Глава 1 «Семена»
К сухому сезону — если сезоном звать здешний пыльный месяц, когда рис уже снят и поле звенит под пяткой, как туго натянутая на барабан кожа, — школа моя сделала три выпуска.
Я считал их так же, как считал врага: трезво, по головам, без радости. Двадцать два человека прошли через нижнюю камеру и ушли обратно в свои хутора живыми и с уроком в руках. Четверо из тех двадцати двух уже не ходили по земле — но не оттого, что я плохо учил, а оттого, что война берёт своё с любого, даже выученного, и я знал это с первого дня и говорил им это в первый же час. Остальные восемнадцать резали проволоку у себя, читали прожектор у себя, ставили фугас под чужой грузовик у себя — и каждый из них уже привёл ко мне по двое, по трое новых, и нижняя камера не пустовала никогда. Я сеял. Всходило гуще, чем я смел надеяться, и страшнее, чем я смел признаться.
База за рекой росла. За те месяцы, что я её считал, она перестала быть лагерем и стала городом. Бульдозеры выскоблили под неё ещё гектары леса, проволоку утроили, на вышках поставили прожекторы вдвое сильнее прежних, и по ночам зарево над ней стояло такое, что на нашей дамбе можно было разглядеть собственную тень. Это была не временная стоянка дивизии, забредшей в чужую глушь. Это они строили навсегда. Бетон, водокачка, мощёные плиты под колесо, склады горючего ровными белыми рядами. Они вкапывались в мою землю так же всерьёз, как я вкапывался в неё снизу, и в этом было что-то почти честное: два хозяина у одной глины, один сверху, другой снизу, и каждый уверен, что переживёт другого.
Лезть в зону в лоб они почти перестали. Поумнели. Теперь к норам ходили малые группы — без касок, налегке, фонарь на лбу, револьвер у щеки, нож на поясе, — и сами шли в темноту, в наши лазы, на нашу землю. Их натаскивали нырять под настил, ползти на запах, не бояться чёрной духоты.
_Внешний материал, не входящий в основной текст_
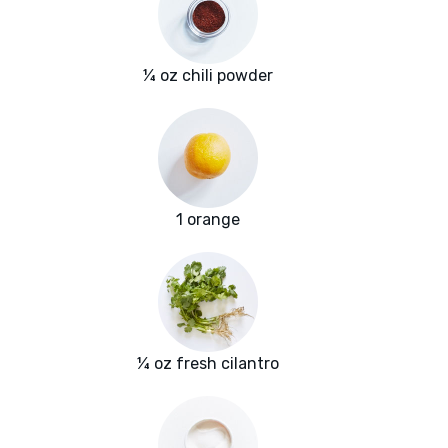
¼ oz chili powder
1 orange
¼ oz fresh cilantro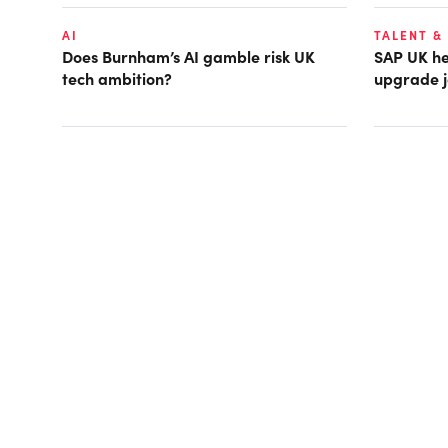
AI
TALENT &
Does Burnham’s AI gamble risk UK
SAP UK hea
tech ambition?
upgrade j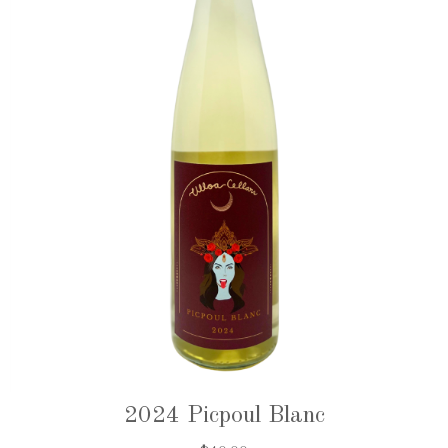
2024 Picpoul Blanc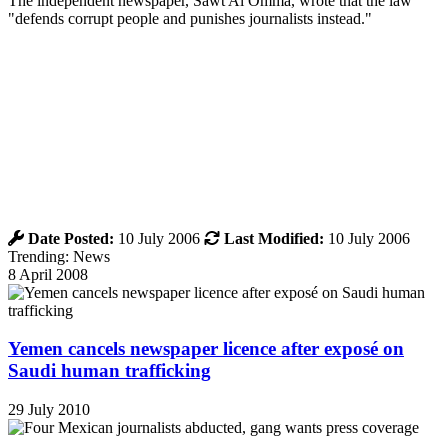
The independent newspaper, Sawt Al Omma, wrote that the law
"defends corrupt people and punishes journalists instead."
Date Posted:
10 July 2006
Last Modified:
10 July 2006
Trending: News
8 April 2008
Yemen cancels newspaper licence after exposé on
Saudi human trafficking
29 July 2010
Их учил человек, которого я знал в лицо, на ощупь и по голосу, и который знал теперь меня — единственный за рекой, кто понимал, с кем имеет дело. И всё, чему он учил своих, было ответом на то, чему я учил своих. Война наша спустилась в землю и раздвоилась на две школы, и обе прилежно мотали друг с друга науку.
Латунь вернулась ко мне на десятый день после той ночи, когда я отпустил его наверх.
Я отдал ему его зажигалку в темноте третьего колена, сунул за ворот на голую грудь, как кладут мертвецу, — и думал, что закрыл этим счёт хотя бы наполовину. Я ошибся. Молодые вынули из обвалившегося лаза у восточной межи убитого крысёныша — щуплого, лёгкого, из тех, кого нарочно отбирают пролезать, где не пролезет взрослый, — и обыскали по моему правилу, до последнего шва. И в нагрудном кармане его, отдельно от всего, в чистой тряпице, чтобы не звякнула и не выдала, лежала латунь. Та самая. С мелкой латинской вязью, со знаком на боку — не то крылья, не то стрела. Я узнал её прежде, чем взял в руку.